Take a look elsewhere for hard core carebears.
Hint not high sec.

Stop please.

Beginning of an end.

Words of a person urging ppl not to report their bot farms at worst worth nothing at best is self interested agenda.

Tldr unable to gank 24/7 noobs in noobs systems didn’t kill the game.

It wasn’t flawed at all in that context. When Incursions came out, they were a massive ISK faucet, so much so that CCP had to nerf them hard to save the economy to much shrieking from the farmers. Shrieks very similar to what we got when CCP attempted to rein in the insane levels of ratting income now going on in nullsec last year. I’ll agree, the massive wealth faucets that were cranked open in nullsec in 2016 kinda makes worrying about easy Incursion income rather pointless now, but for many years a quarter-to-a-third of the ISK flowing into the game was going to the few hundred people turbo-farming incursions, while the thousands in nullsec had to share the rest.

Did easy, safe Incursion income contribute to the decline of the competitive game? We’ll never know for sure but I’m inclined to believe it did contribute. Group PvE isn’t a bad idea, even mostly safe group PvE, but when it out-competes the income one can expect to earn from taking and keeping space, it is bound to erode much of the competitive game.
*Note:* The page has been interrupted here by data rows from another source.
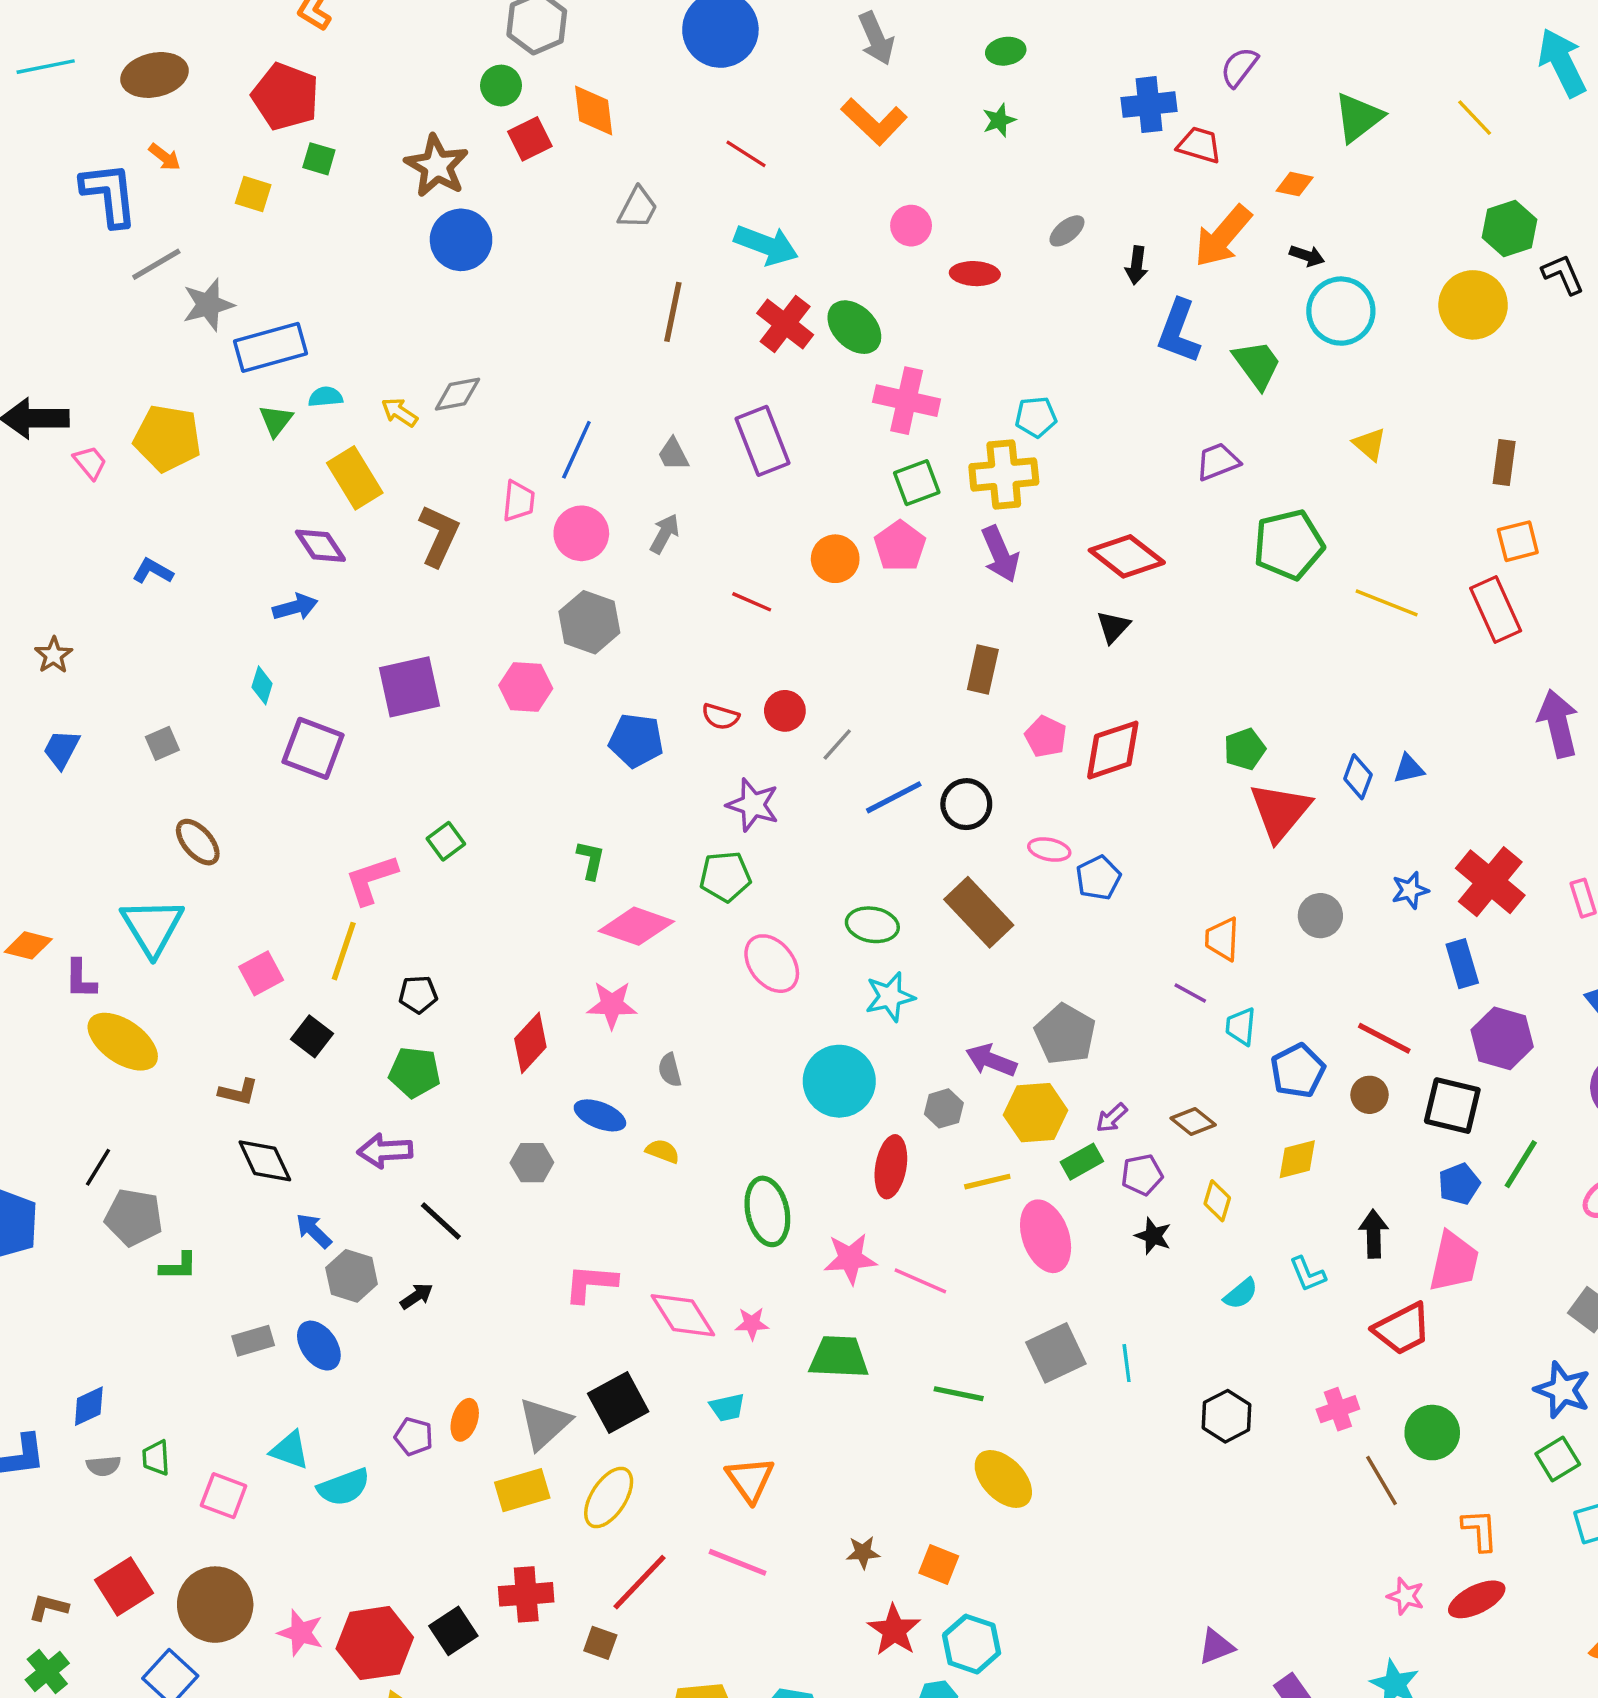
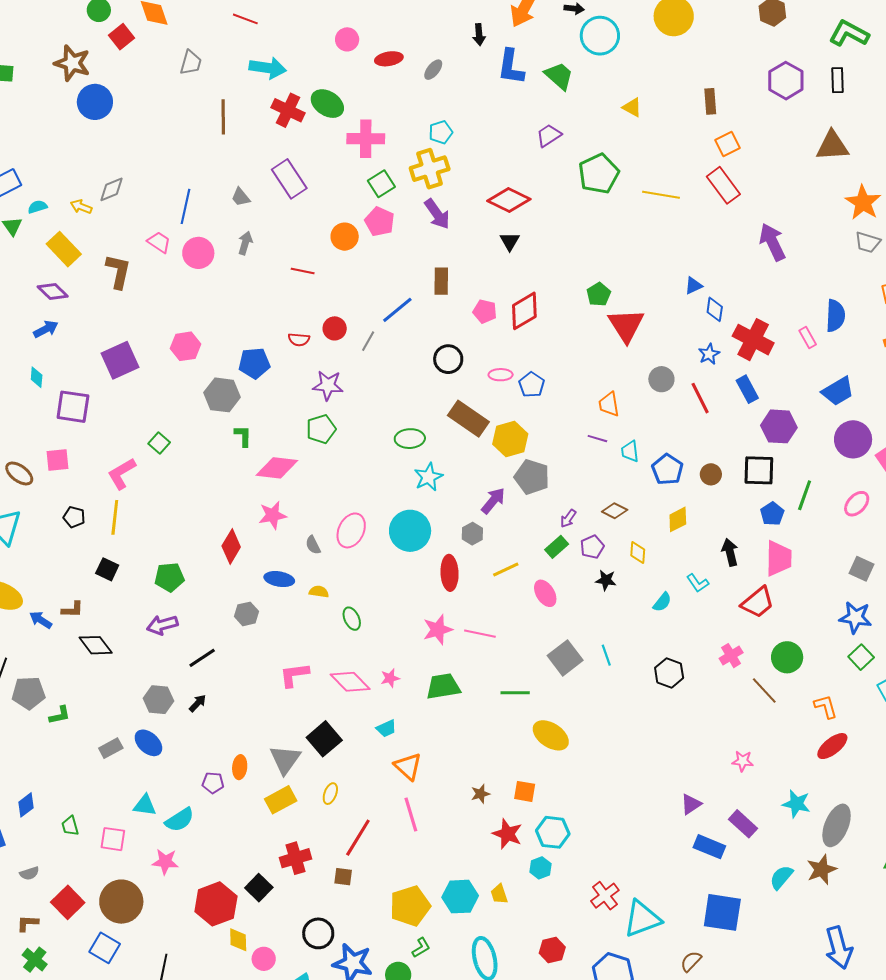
gray ellipse: (1067, 231) -> (433, 70), moved
pink trapezoid: (519, 501) -> (159, 242), turned -50
gray hexagon: (589, 622) -> (222, 395), moved
blue diamond: (1358, 777) -> (715, 309), moved
blue line: (894, 797) -> (397, 310), moved
pink ellipse: (772, 964) -> (351, 530), moved, turned 76
pink square: (261, 973) -> (58, 460), moved, turned 35
black pentagon: (418, 994) -> (74, 517), moved, turned 30
red line: (1384, 1038) -> (700, 398), moved, turned 48
purple arrow: (991, 1060) -> (493, 501), turned 120
yellow hexagon: (1036, 1113) -> (510, 439), moved
green ellipse: (767, 1211) -> (352, 619), moved, size x0.6
black line: (441, 1221) -> (202, 658), turned -64
blue arrow: (314, 1231) -> (41, 620), moved
pink ellipse: (1046, 1236) -> (545, 593), size x0.7
gray semicircle: (103, 1466) -> (29, 873), moved
yellow ellipse: (609, 1497) -> (330, 794), size x0.6
pink line: (738, 1562) -> (411, 815), turned 64
pink star: (1406, 1596) -> (743, 761), moved
pink star: (301, 1633) -> (165, 862), moved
Well, it seems Incursions, at least the Sansha ones are finally fading away, ironically being strangled by the twin assassins of even easier safe ISK in nullsec and even safer/accessible PvE in Abyssal sites. The farmers just moved from Incursions to other sources of easy, safe ISK.

And more generally to Mo’s point, the game has stagnated, no one can deny that now. No, it is not dead, and there are still things happening in places that weren’t sterilized as hard as highsec was, but all this safety and wealth has not produced the influx of players the care bears promised. It has however, made it to tedious to generate content, drama and player stories, especially in highsec, which offers a very poor introduction to the game.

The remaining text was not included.